Graph-based Explainers

Overview

This module provides several explainers specifically designed for graph neural networks, including SHAP-based and LIME-based methods adapted for graph data structures.

GraphShap

Class: GraphShap

Implements KernelSHAP for graph-level predictions by computing Shapley values for graph features.

Initialization

from chemxai.explainers import GraphShap

explainer = GraphShap(
    data=graph_data,
    model=model,
    device=device,
    gpu=False
)

Parameters

  • data (torch_geometric.data.Data): Graph data with node features and edge indices
  • model (torch.nn.Module): Trained GNN model
  • device (torch.device): Computation device
  • gpu (bool, optional): Whether to use GPU acceleration (default: False)

Methods

explain(num_samples=30, info=True)

Parameters: - num_samples (int): Number of samples for SHAP approximation - info (bool): Whether to return additional information

Returns: - list: SHAP values for each feature in the graph

Example:

explainer = GraphShap(data=graph_data, model=model, device=device)
shap_values = explainer.explain(num_samples=50)

GraphLIME

Class: GraphLIME

Adapts LIME for graph-level predictions by perturbing node features and measuring impact on predictions.

Initialization

from chemxai.explainers import GraphLIME

explainer = GraphLIME(
    model=model,
    device='cpu',
    rho=0.1
)

Parameters

  • model (torch.nn.Module): Trained GNN model
  • device (str, optional): Computation device (default: 'cpu')
  • rho (float, optional): Regularization parameter for Lasso regression (default: 0.1)

Methods

explain(data, num_samples=100)

Parameters: - data (torch_geometric.data.Data): Graph data to explain - num_samples (int): Number of perturbations for LIME

Returns: - list: Feature importance values for the graph

Example:

explainer = GraphLIME(model=model, device='cpu')
importance = explainer.explain(data=graph_data, num_samples=100)

NodeGraphShap

Class: NodeGraphShap

Implements KernelSHAP for node-level predictions in graphs.

Initialization

from chemxai.explainers import NodeGraphShap

explainer = NodeGraphShap(
    data=graph_data,
    model=model,
    device=device,
    gpu=False
)

Parameters

  • data (torch_geometric.data.Data): Graph data
  • model (torch.nn.Module): Trained GNN model
  • device (torch.device): Computation device
  • gpu (bool, optional): GPU acceleration flag

Methods

explain(node_index=0, hops=2, num_samples=10, info=True, multiclass=False)

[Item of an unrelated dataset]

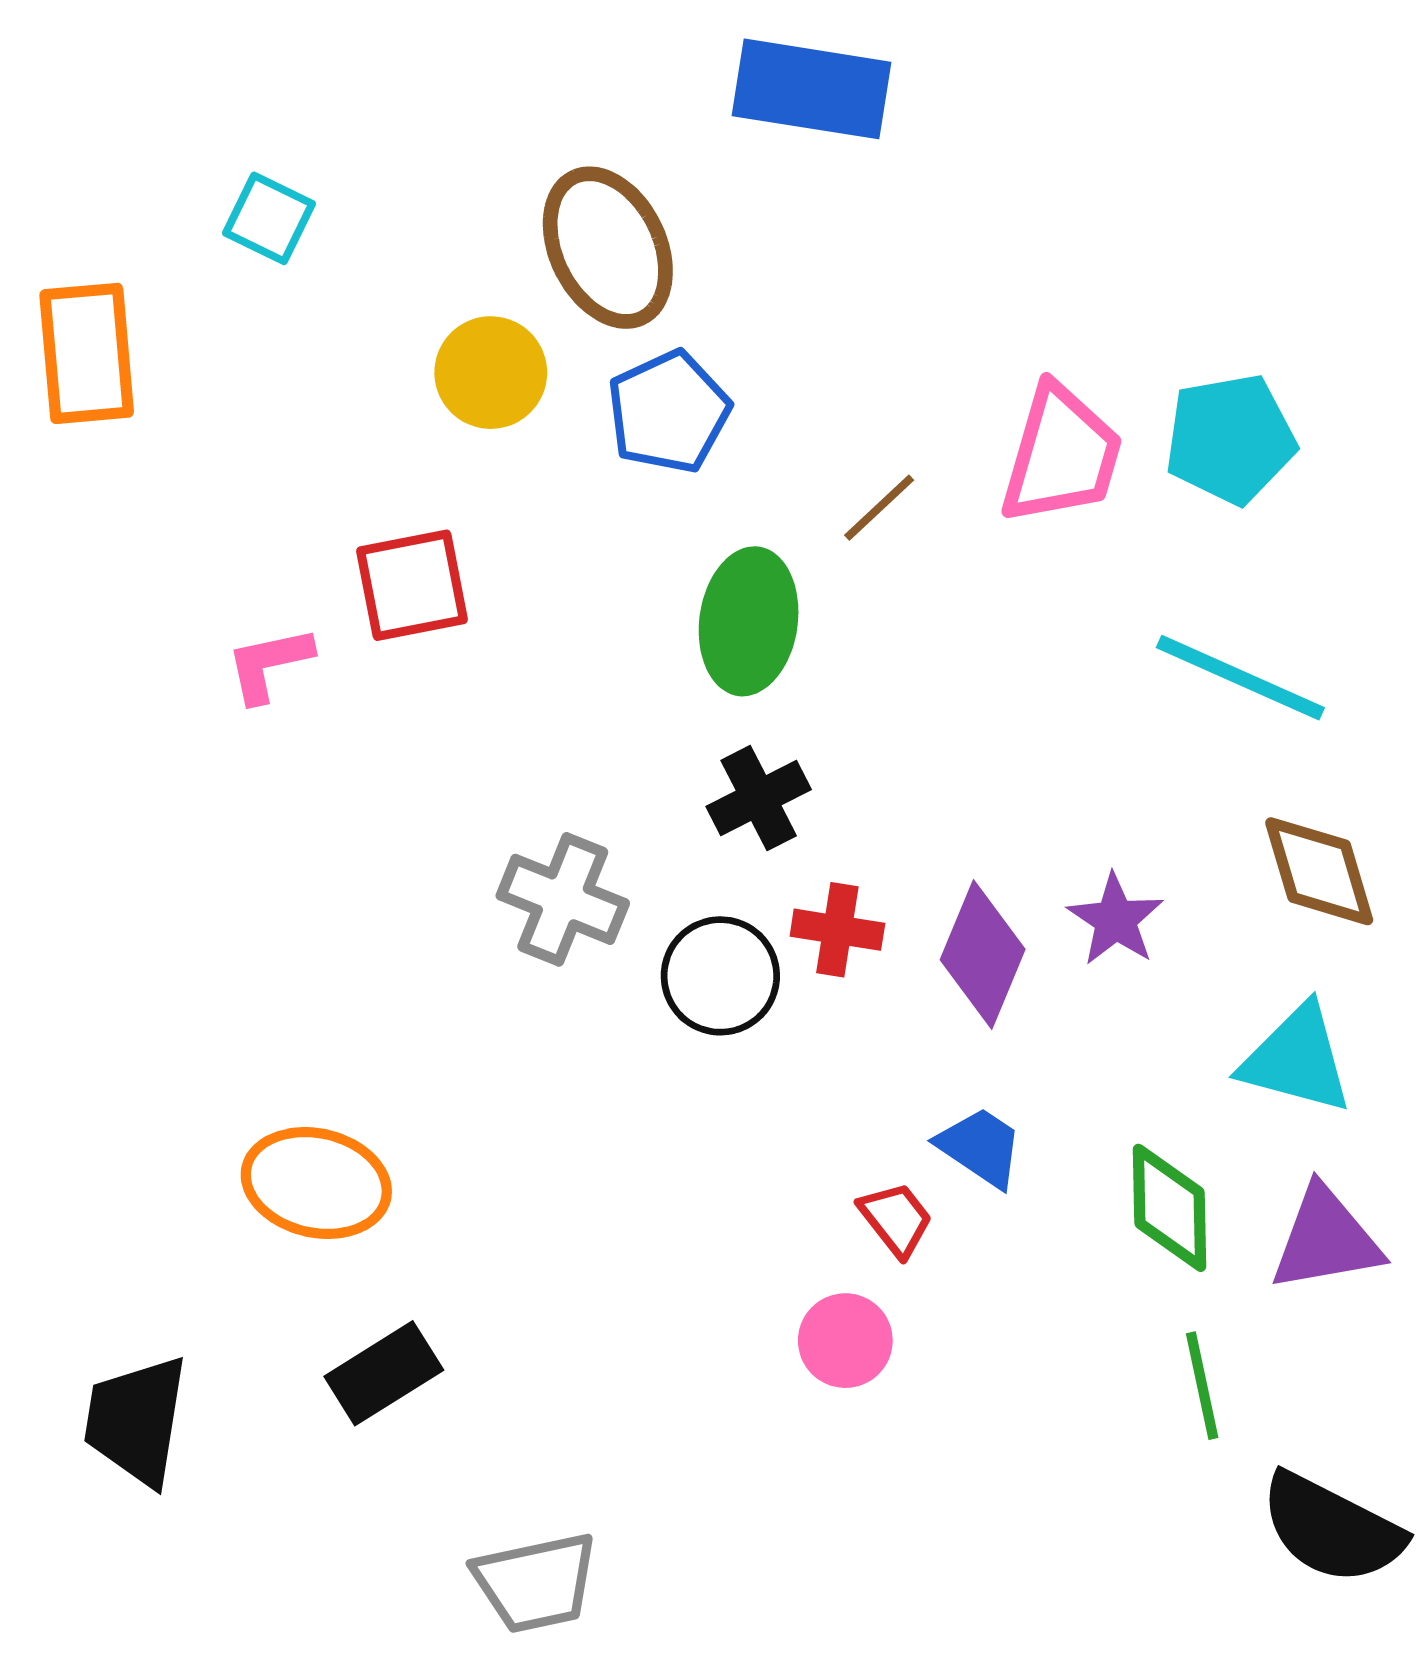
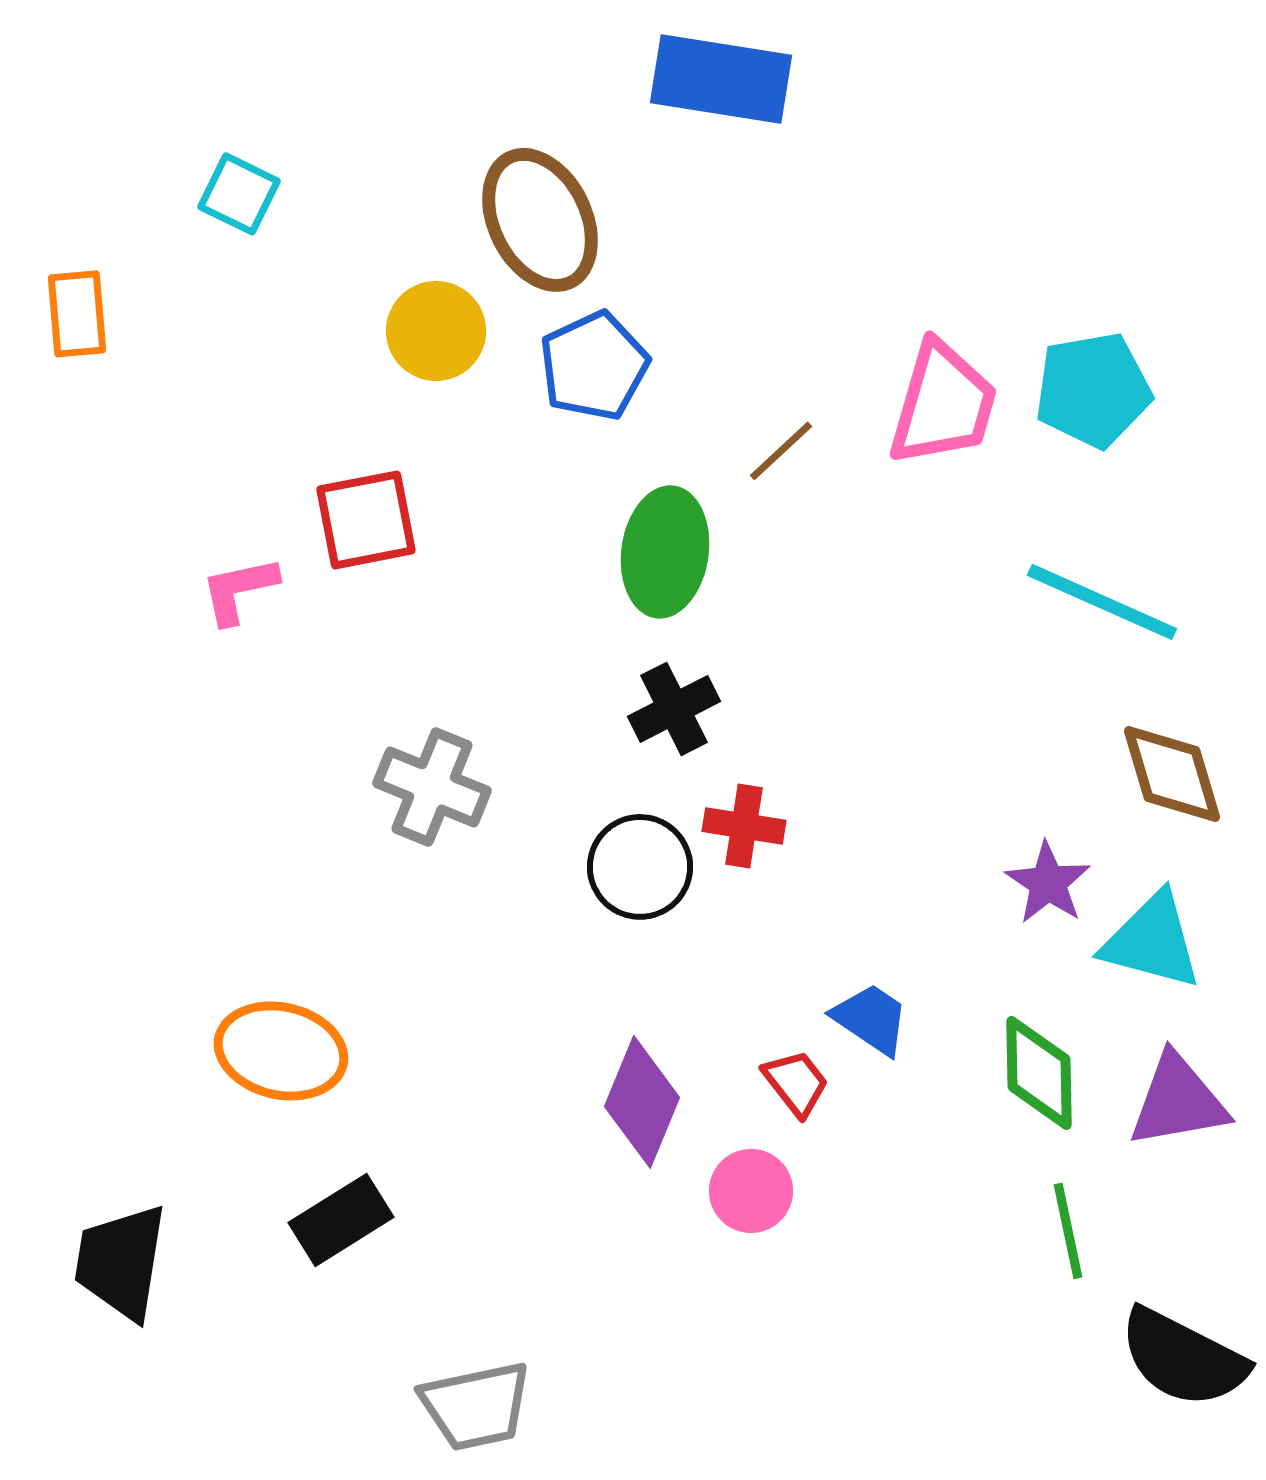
orange rectangle: (87, 353) -> (77, 314), size x0.7
gray cross: (563, 899) -> (432, 787), moved
purple star: (1115, 920) -> (1048, 883), moved
purple diamond: (983, 955) -> (642, 1102), moved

Parameters: - node_index (int): Target node index - hops (int): Number of hops for subgraph extraction - num_samples (int): Number of samples for SHAP approximation - info (bool): Return additional information - multiclass (bool): Whether model is multiclass

Returns: - list: SHAP values for node features

NodeGrapLIME

Class: NodeGrapLIME

Adapts LIME for node-level explanations in graphs.

Initialization

from chemxai.explainers import NodeGrapLIME

explainer = NodeGrapLIME(
    data=graph_data,
    model=model,
    device=device,
    gpu=False,
    hop=2,
    rho=0.1,
    cached=True
)

Parameters

  • data (torch_geometric.data.Data): Graph data
  • model (torch.nn.Module): Trained GNN model
  • device (torch.device): Computation device
  • gpu (bool): GPU acceleration flag
  • hop (int): Number of hops for subgraph extraction
  • rho (float): Regularization parameter
  • cached (bool): Whether to cache predictions

Methods

explain(node_index, hops, num_samples, info=False, multiclass=False)

Parameters: - node_index (int): Target node index - hops (int): Number of hops for subgraph - num_samples (int): Number of perturbations - info (bool): Return additional information - multiclass (bool): Multiclass classification flag

Returns: - list: Feature importance values for the node

Usage Examples

Complete Graph Explanation Workflow

import torch
from torch_geometric.data import Data
from chemxai.explainers import GraphShap, GraphLIME, NodeGraphShap, NodeGrapLIME

# Prepare graph data
edge_index = torch.tensor([[0, 1, 2, 3], [1, 2, 3, 0]], dtype=torch.long)
x = torch.randn(4, 10)  # 4 nodes, 10 features each
data = Data(x=x, edge_index=edge_index)

# Graph-level explanations
graph_shap = GraphShap(data=data, model=model, device=device)
graph_shap_values = graph_shap.explain(num_samples=30)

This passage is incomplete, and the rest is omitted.